**** Excerpted data

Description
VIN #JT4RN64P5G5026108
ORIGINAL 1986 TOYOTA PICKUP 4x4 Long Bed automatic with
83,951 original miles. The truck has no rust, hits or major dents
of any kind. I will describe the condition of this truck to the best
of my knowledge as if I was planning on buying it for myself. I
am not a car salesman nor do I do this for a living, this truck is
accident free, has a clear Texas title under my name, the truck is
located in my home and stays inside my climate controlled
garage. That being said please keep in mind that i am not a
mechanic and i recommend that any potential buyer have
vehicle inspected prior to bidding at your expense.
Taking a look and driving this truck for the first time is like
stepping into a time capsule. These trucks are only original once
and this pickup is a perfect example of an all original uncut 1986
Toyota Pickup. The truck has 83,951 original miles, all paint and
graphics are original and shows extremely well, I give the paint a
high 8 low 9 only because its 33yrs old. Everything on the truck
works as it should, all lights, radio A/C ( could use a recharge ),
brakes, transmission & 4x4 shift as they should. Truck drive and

********

[What you need to do]
Set down exactly the lines above, from the one containing "Toyota Pickup. The" to the final line of the material, with both ends kept and no other lines.

[Result]
Toyota Pickup. The truck has 83,951 original miles, all paint and
graphics are original and shows extremely well, I give the paint a
high 8 low 9 only because its 33yrs old. Everything on the truck
works as it should, all lights, radio A/C ( could use a recharge ),
brakes, transmission & 4x4 shift as they should. Truck drive and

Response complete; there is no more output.